Гарри, чьи глаза были зажмурены, теперь открыл их и посмотрел испуганно на свою бороду, на свои перчатки, а потом на своего друга Сэмюэла. Два старика, седые-седые, продрогшие-продрогшие, на вершине скалы в декабрьский день. Они знали друг друга так давно, столько лет, что выражения их лиц переходили от одного к другому и обратно. Рты и глаза их поэтому были похожи. Того и другого можно было принять за престарелых братьев. У того, правда, который вылез из вертолета, из-под темной одежды выглядывала совсем не подходящая к случаю яркая гавайская рубашка. Гарри старался не замечать ее.
Так или иначе, глаза у обоих в эту минуту увлажнились.
— Гарри, я здесь, чтобы предупредить тебя.
— Это совсем не нужно. Почему ты решил, что я прячусь? Сегодня последний день?
— Да, последний.
Оба задумались.
Завтра Рождество. А сейчас сочельник, вторая половина дня, и отплывают последние корабли. И Англия, этот камень в море воды и тумана, станет памятником самой себе, и его испишет своими письменами дождь и поглотит мгла. С завтрашнего дня остров перейдет в безраздельное владение чаек. А в июне — еще и миллионов бабочек-данаид, что вспорхнут и праздничными процессиями направятся к морю.
Не отрывая взгляда от берега и набегающих волн, Гарри сказал:
— Так, значит, к закату на острове не останется ни одного чертова глупого дурака?
— В общем… да.
— Ужасающе, и в общем и в частности. И ты, Сэмюэл, прилетел за мной, чтобы насильно меня увезти?
— Скорее, уговорить уехать.
— Уговорить уехать? Бог с тобой, Сэм, пятьдесят лет прошло как мы вместе, а ты меня до сих пор не знаешь? А тебе не приходило в голову, что даже если все покинут Британию (нет, Великобританию — так лучше), я захочу остаться?
“Последний житель Великобритании, — подумал Гарри, умолкнув, — о боже, ну и слова! Будто колокол звонит по покойнику. Будто огромным колоколом звучит сам Лондон сквозь все моросящие дожди от начала времен вплоть до этого часа, когда последние, самые последние за исключением одного-единственного покидают эту усыпальницу целой нации, этот мазок погребальной зелени в море холодного света. Последние. Последние”.

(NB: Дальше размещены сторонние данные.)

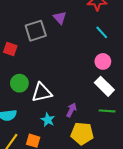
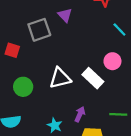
cyan line: (102, 32) -> (119, 29), moved
white rectangle: (104, 86) -> (93, 78), moved
white triangle: (42, 92) -> (60, 78), moved

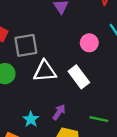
gray square: (39, 30) -> (26, 45), moved
pink circle: (112, 61) -> (89, 43), moved

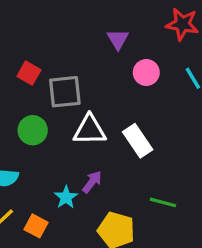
pink circle: (89, 43) -> (146, 72), moved
purple arrow: (59, 112) -> (92, 182), moved

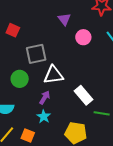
red square: (29, 73) -> (13, 30), moved
white rectangle: (138, 141) -> (84, 95), moved
purple arrow: (92, 182) -> (45, 97), moved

— Послушай меня, Сэмюэл. Мне могила уже выкопана. Я не хочу с ней расстаться.
— Кто же положит тебя в нее?
— Я лягу сам, когда придет время.
— А кто засыплет тебя землей?
— О чем ты говоришь, Сэм? Прах всегда засыплется новым прахом. Об этом позаботится ветер. О, боже! — Это слово непроизвольно сорвалось с его уст. И он с изумлением увидел брызнувшие, вылетающие из его собственных моргающих глаз слезы. — Что мы здесь делаем? Почему все прощались? Почему последние суда уплыли из Ла-Манша и улетели последние лайнеры? Куда все исчезли, Сэм? Что, что случилось?
— Все очень просто, Гарри, — тихо сказал Сэмюэл Уэллес. — У нас в Англии плохая погода. И такой она была всегда. Говорить об этом избегали, ведь тут ничего нельзя было поделать. Но теперь Англии нет. Будущее принадлежит…
Взгляды обоих обратились к югу.
— Канарским островам, черт бы их побрал?
— И островам Самоа тоже.
— Не забудем и про Калифорнию.
Оба негромко рассмеялись.
— Калифорния. О ней придумано столько всяких анекдотов. Столько смешного. И, однако, не меньше миллиона англичан рассыпано сейчас от Сакраменто до Лос-Анджелеса.
— И миллион во Флориде.
Меньше чем за пять лет два миллиона перебрались к антиподам.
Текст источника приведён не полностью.